小説 | ナノ

 公子がどういう反応をするのか、大体予想はついている。聞こえなかった振りをされる、状況が呑み込めないからもう一回聞く。逆に堂々とその場で返答するというところはどうも想像がつかない。
 が、実際彼女が言うのはこうだろう。

「私なんかじゃ、花京院くんには釣り合わないから」

 だから、それを言わせないことに徹する。その言葉を聞けばきっと、花京院が付けている理性の仮面が剥がれ落ちる。
「え……でも……」
「公子ちゃんさ、前に僕と会長の仲を勘違いしてたでしょ」
「あ……その節はどうも……」
「どうもじゃなくて……まあ、何故か学校中で言われていたからね。そう思われるのも仕方がないよ。でも僕はちゃんと断ったよ」
「こと……あ……」
「聞いていいよ」
「あの。断ったってことは」
「うん。会長は噂の通りの気持ちだったみたい。だけど僕は違った。こっちに転入してから何度か女の子に告白されたけど、他に好きな人がいるって言って断っている」
 その、他の好きな人というのはあなたのことだと目が訴えかける。
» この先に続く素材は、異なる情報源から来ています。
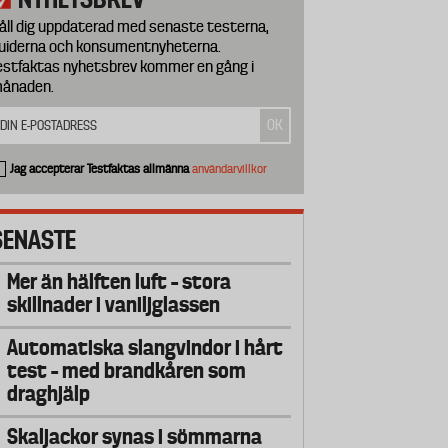
åll dig uppdaterad med senaste testerna,
uiderna och konsumentnyheterna.
estfaktas nyhetsbrev kommer en gång i
ånaden.
Jag accepterar Testfaktas allmänna
användarvillkor
SENASTE
Mer än hälften luft – stora
skillnader i vaniljglassen
Automatiska slangvindor i hårt
test – med brandkåren som
draghjälp
Skaljackor synas i sömmarna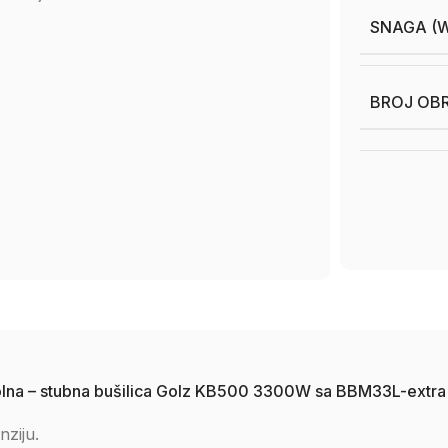
SNAGA (
BROJ OB
a stolna – stubna bušilica Golz KB500 3300W sa BBM33L-ext
nziju.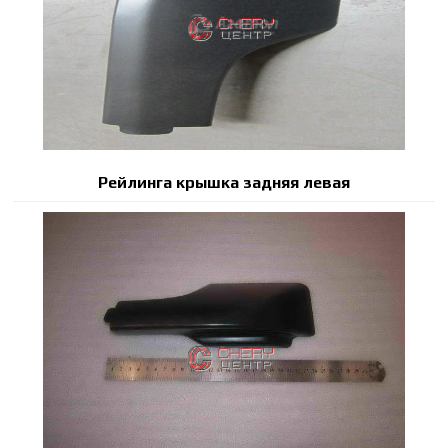
Рейлинга крышка задняя левая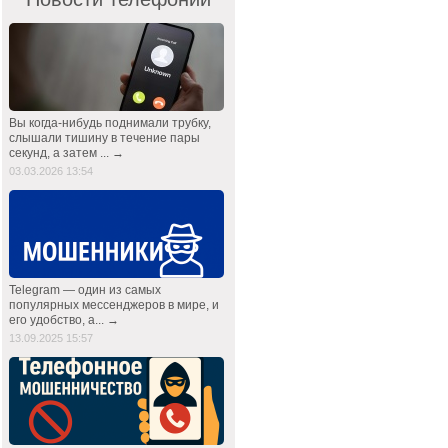
Вы когда-нибудь поднимали трубку,
слышали тишину в течение пары
секунд, а затем ... →
03.03.2026 13:54
Telegram — один из самых
популярных мессенджеров в мире, и
его удобство, а... →
13.09.2025 15:57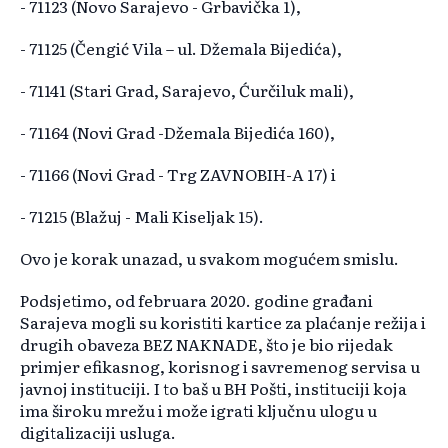
- 71123 (Novo Sarajevo - Grbavička 1),
- 71125 (Čengić Vila – ul. Džemala Bijedića),
- 71141 (Stari Grad, Sarajevo, Ćurčiluk mali),
- 71164 (Novi Grad -Džemala Bijedića 160),
- 71166 (Novi Grad - Trg ZAVNOBIH-A 17) i
- 71215 (Blažuj - Mali Kiseljak 15).
Ovo je korak unazad, u svakom mogućem smislu.
Podsjetimo, od februara 2020. godine građani
Sarajeva mogli su koristiti kartice za plaćanje režija i
drugih obaveza BEZ NAKNADE, što je bio rijedak
primjer efikasnog, korisnog i savremenog servisa u
javnoj instituciji. I to baš u BH Pošti, instituciji koja
ima široku mrežu i može igrati ključnu ulogu u
digitalizaciji usluga.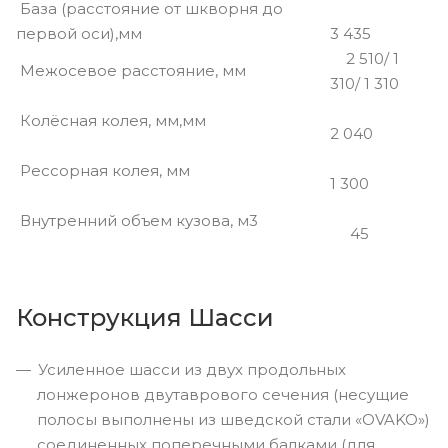
База (расстояние от шкворня до
первой оси),мм
3 435
2 510/ 1
Межосевое расстояние, мм
310/ 1 310
Колёсная колея, мм,мм
2 040
Рессорная колея, мм
1 300
Внутренний объем кузова, м3
45
Конструкция Шасси
Усиленное шасси из двух продольных
лонжеронов двутаврового сечения (несущие
полосы выполнены из шведской стали «OVAKO»)
соединенных поперечными балками (для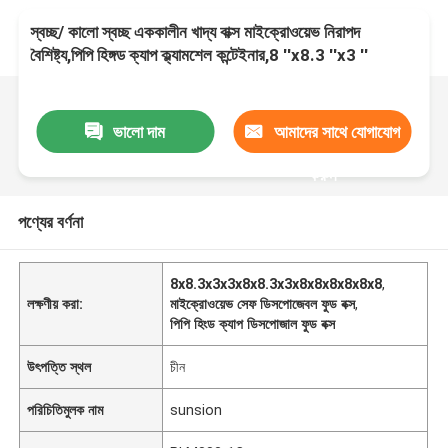
স্বচ্ছ/ কালো স্বচ্ছ এককালীন খাদ্য বাক্স মাইক্রোওয়েভ নিরাপদ
বৈশিষ্ট্য,পিপি হিঙ্গড ক্যাপ ক্ল্যামশেল কন্টেইনার,8 ′′x8.3 ′′x3 ′′
ভালো দাম
আমাদের সাথে যোগাযোগ
করুন
পণ্যের বর্ণনা
8x8.3x3x3x8x8.3x3x8x8x8x8x8x8
,
লক্ষণীয় করা:
মাইক্রোওয়েভ সেফ ডিসপোজেবল ফুড বক্স
,
পিপি হিংড ক্যাপ ডিসপোজাল ফুড বক্স
উৎপত্তি স্থল
চীন
পরিচিতিমুলক নাম
sunsion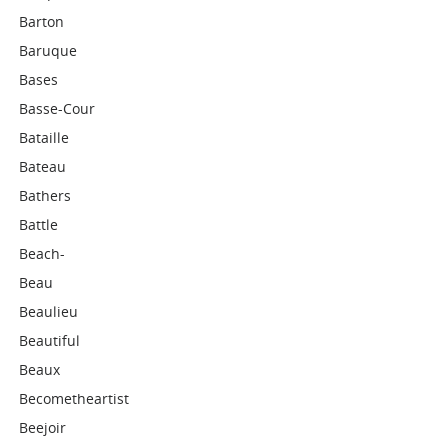
Barton
Baruque
Bases
Basse-Cour
Bataille
Bateau
Bathers
Battle
Beach-
Beau
Beaulieu
Beautiful
Beaux
Becometheartist
Beejoir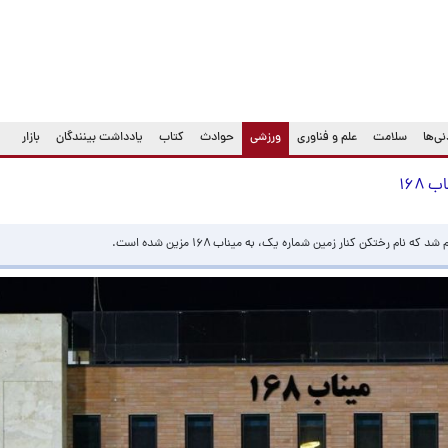
(current)
ی‌ها
سلامت
علم و فناوری
ورزشی
حوادث
کتاب
یادداشت بینندگان
بازار
۱۶۸
ام رختکن کنار زمین شماره یک، به میناب ۱۶۸ مزین شده است.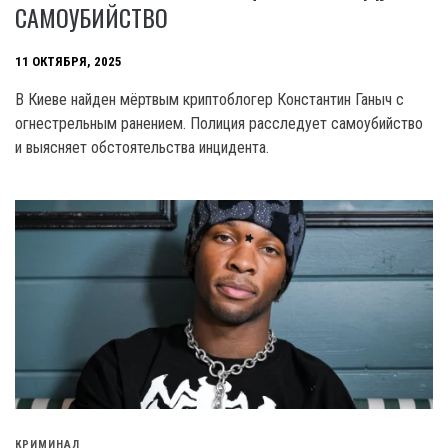
САМОУБИЙСТВО
11 ОКТЯБРЯ, 2025
В Киеве найден мёртвым криптоблогер Константин Ганыч с
огнестрельным ранением. Полиция расследует самоубийство
и выясняет обстоятельства инцидента.
КРИМИНАЛ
だから頼むから、私なんかと言わないでほしい。
 しかし公子の頭の中にあるのは非情にも英子の顔だった。友人の告白の邪魔をした、好きな人を奪った、それなのにいつも仲良く接してくれた英子。
 いや、さっき花京院は「他に好きな人がいる」と言って断ったと言った。公子の名前を出してないから英子は気が付いてないだけなのか?
 そうだとしたら、知らずに接しているだけなのだとしたら、公子の罪悪感はどこにぶちまければいいんだろうか。
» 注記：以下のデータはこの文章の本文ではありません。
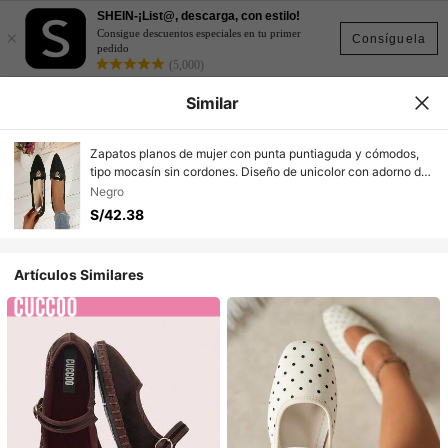
SHEIN-¡List@, descarga, con estilo!
×
Consigue descuentos especiales en tu primer
Consíguela
pedido
(5,000)
Similar
Zapatos planos de mujer con punta puntiaguda y cómodos,
tipo mocasín sin cordones. Diseño de unicolor con adorno de
cabeza de leopardo, adecuados para el trabajo, el transporte,
Negro
el hogar y la escuela
S/42.38
Artículos Similares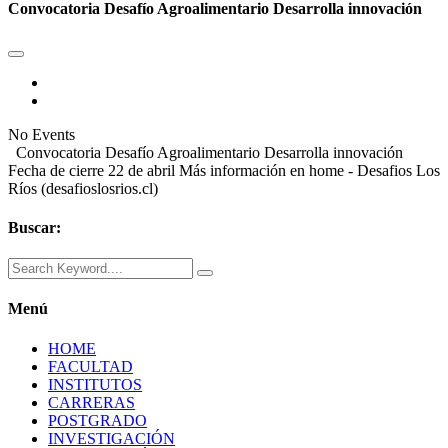
Convocatoria Desafío Agroalimentario Desarrolla innovación
No Events
Convocatoria Desafío Agroalimentario Desarrolla innovación
Fecha de cierre 22 de abril Más información en home - Desafios Los
Ríos (desafioslosrios.cl)
Buscar:
Menú
HOME
FACULTAD
INSTITUTOS
CARRERAS
POSTGRADO
INVESTIGACIÓN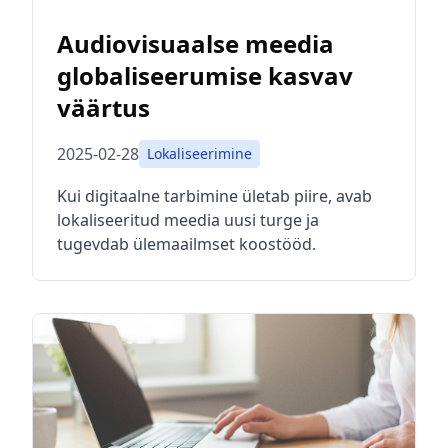
Audiovisuaalse meedia
globaliseerumise kasvav
väärtus
2025-02-28
Lokaliseerimine
Kui digitaalne tarbimine ületab piire, avab
lokaliseeritud meedia uusi turge ja
tugevdab ülemaailmset koostööd.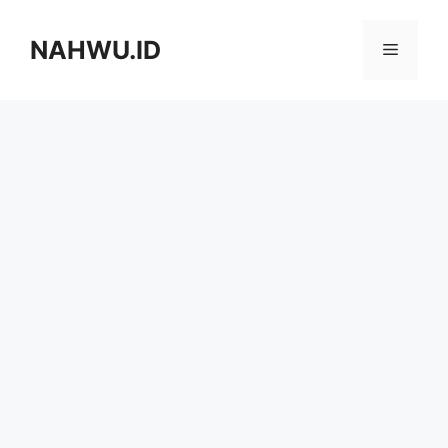
Langsung
ke
NAHWU.ID
Menu
isi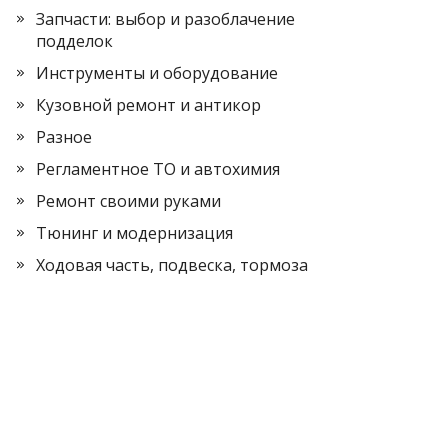
Запчасти: выбор и разоблачение
подделок
Инструменты и оборудование
Кузовной ремонт и антикор
Разное
Регламентное ТО и автохимия
Ремонт своими руками
Тюнинг и модернизация
Ходовая часть, подвеска, тормоза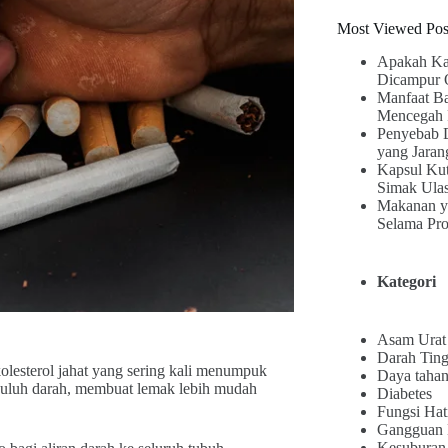
Most Viewed Pos
Apakah Ka
Dicampur 
Manfaat B
Mencegah 
Penyebab 
yang Jaran
Kapsul Kut
Simak Ula
Makanan y
Selama Pr
Kategori
Asam Urat
Darah Ting
lesterol jahat yang sering kali menumpuk
Daya tahan
mbuluh darah, membuat lemak lebih mudah
Diabetes
Fungsi Hat
Gangguan
Kesuburan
 知っている、いない、に関わらず謝罪をせねば。そのためにも、
「……私、花京院くんとは付き合えない」
 付き合うことは、できない。
「……どうしてか、聞いてもいい?」
 花京院の当初の予想は大きく外れた。この場でハッキリと返答はしないと思っていた。だからこの告白が成就するという希望も持ち合わせていなければ、終わってしまうという覚悟もなかった。
 だから、自ら聞いてしまったのだ。一番聞きたくないキーワードを引き出すような言葉で問いかけてしまったのだ。この動揺が、命とりだった。
「だって、私なんかじゃ花京院くんに釣り合わないよ」
「あ……」
 遠くから歓声が上がる。ミスコンが始まったのだろう。本来なら花京院も舞台に立っているはずだった。それを公子が邪魔をしたのではないだろうか。花京院がいるべきはこんな薄暗い場所ではなく、華やかな舞台上で美女と腕を組んで皆の拍手を浴びるべきでは。
「どうして……そんなこと言うんだ。私なんかって言ったけど、僕だってそんなに持ち上げられるような人間じゃないよ。そんなに言うなら、僕の汚い本心の方も見てよ。逆にこんなこと考えている男なんてイヤだとハッキリ振ってくれるんならそっちの方がまだましだ」
 皆舞台上に夢中で、こんな薄暗がりまで気にかけない。大音量のステージミュージックが公子の悲鳴を引き裂くように流れ出した。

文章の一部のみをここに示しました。